The plot is simple but juicy — Dalser, who used her savings to bankroll Mussolini’s newspaper, Il Popolo d’Italia, is married to the future il Duce in a secret ceremony and even bears him a little Benito. But no documents of the marriage exist. A year later, when he marries his lover Rachele Guidi (Michela Cescon), the writing seems to be on the wall for poor Ida Dalser. Determined to have Mussolini recognize the legitimacy of his son, Dalser pushes the issue with him despite their enforced estrangement. It’s a strategy driven by pride and a sense of righteousness that eventually lands her in a madhouse.

Mussolini himself disappears for long stretches of the film, as it transforms into a long, handsome chronicle of the tribulations of Ida Dalser. It’s true that as the film progresses, it becomes substantially more ordinary, though Bellocchio’s compositions and the camerawork by Daniele Ciprì (according to IMDb, a director in his own right) are ravishing throughout. Mezzogiorno’s capacity for exquisite suffering is not quite at the level of Falconetti, but she’s never less than compelling.

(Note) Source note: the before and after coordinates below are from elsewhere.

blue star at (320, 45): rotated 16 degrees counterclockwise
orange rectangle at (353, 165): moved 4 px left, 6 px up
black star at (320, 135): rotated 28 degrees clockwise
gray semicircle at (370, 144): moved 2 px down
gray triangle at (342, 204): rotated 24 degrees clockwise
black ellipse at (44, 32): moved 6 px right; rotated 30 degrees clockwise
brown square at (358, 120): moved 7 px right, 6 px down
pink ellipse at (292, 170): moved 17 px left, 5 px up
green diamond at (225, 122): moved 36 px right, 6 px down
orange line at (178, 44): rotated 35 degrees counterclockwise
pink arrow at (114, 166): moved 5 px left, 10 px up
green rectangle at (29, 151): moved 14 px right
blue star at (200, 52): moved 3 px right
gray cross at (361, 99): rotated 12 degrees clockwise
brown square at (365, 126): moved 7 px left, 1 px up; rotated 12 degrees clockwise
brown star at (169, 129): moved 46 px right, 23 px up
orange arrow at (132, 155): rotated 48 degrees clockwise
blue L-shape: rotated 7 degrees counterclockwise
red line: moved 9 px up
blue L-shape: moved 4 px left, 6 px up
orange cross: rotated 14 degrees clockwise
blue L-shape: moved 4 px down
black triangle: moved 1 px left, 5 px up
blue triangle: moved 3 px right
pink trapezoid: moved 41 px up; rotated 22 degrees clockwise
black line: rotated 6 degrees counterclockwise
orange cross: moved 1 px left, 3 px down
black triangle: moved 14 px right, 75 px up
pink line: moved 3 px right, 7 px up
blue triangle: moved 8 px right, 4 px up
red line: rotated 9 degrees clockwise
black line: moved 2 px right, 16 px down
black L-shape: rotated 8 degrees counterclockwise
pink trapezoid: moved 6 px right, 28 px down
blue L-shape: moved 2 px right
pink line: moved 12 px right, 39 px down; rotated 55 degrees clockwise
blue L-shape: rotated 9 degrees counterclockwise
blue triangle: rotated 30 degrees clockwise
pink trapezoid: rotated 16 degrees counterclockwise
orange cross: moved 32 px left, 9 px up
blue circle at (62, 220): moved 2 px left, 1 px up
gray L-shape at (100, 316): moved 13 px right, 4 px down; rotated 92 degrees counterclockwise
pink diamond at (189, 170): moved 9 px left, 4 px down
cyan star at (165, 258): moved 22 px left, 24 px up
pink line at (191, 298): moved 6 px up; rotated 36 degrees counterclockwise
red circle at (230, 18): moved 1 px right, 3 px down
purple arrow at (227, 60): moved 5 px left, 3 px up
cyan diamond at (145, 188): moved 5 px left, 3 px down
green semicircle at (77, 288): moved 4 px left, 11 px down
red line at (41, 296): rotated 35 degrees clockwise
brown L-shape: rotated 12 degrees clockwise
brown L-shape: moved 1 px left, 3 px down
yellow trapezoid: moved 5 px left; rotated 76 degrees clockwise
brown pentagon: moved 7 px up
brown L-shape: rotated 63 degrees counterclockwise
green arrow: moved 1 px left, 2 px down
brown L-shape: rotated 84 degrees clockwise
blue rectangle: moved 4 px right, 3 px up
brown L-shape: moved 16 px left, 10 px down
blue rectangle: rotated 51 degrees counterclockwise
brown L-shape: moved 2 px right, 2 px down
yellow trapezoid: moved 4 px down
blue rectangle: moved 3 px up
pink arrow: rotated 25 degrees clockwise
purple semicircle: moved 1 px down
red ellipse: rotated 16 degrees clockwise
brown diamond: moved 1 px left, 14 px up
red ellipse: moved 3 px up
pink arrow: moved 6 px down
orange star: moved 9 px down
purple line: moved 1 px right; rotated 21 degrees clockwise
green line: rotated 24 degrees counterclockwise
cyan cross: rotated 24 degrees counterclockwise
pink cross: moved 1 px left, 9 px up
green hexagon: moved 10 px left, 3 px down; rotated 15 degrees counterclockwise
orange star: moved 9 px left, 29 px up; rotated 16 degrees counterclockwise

Timi’s commanding presence on screen is missed (during this long midsection, Mussolini is seen mainly in newsreel footage of the actual dictator), but still there’s an urgency and outrage running beneath the film’s surface that keeps its heart beating. When the elder Mussolini once again rears his ugly head in the narrative, he’s being channeled by young Benito (also played by Timi), now at boarding school, who amuses his classmates with a pitch-perfect burlesque — a joyless, spot-on parody of his father’s megalomaniacal gestures and mannerisms. It’s his boundless mockery of the dictator that leverages the full force of Bellocchio’s disgust with Mussolini’s legacy, evoking the historical weight of Europe’s Fascist tragedy on a small, resolutely humane, scale. The latter section of the film never quite regains the brio of its first few reels, but it remains a magnificent thing — not a little frightening in its implications. I’m not a big fan of history-as-cinema movies, but this is one of the great ones.

After watching this, I’m a bit embarrassed to admit that I previously knew Bellocchio mainly as the director of what I thought of as “that big European blow-job movie from 1986,” Devil in the Flesh, which I dutifully consumed as a horny teenager. Some online research indicates he is quite highly regarded in some circles — he has the Silver Bear from Berlin and the FIPRESCI Prize to prove it — and the estimable quality of Vincere suggests his work is well worth further investigation.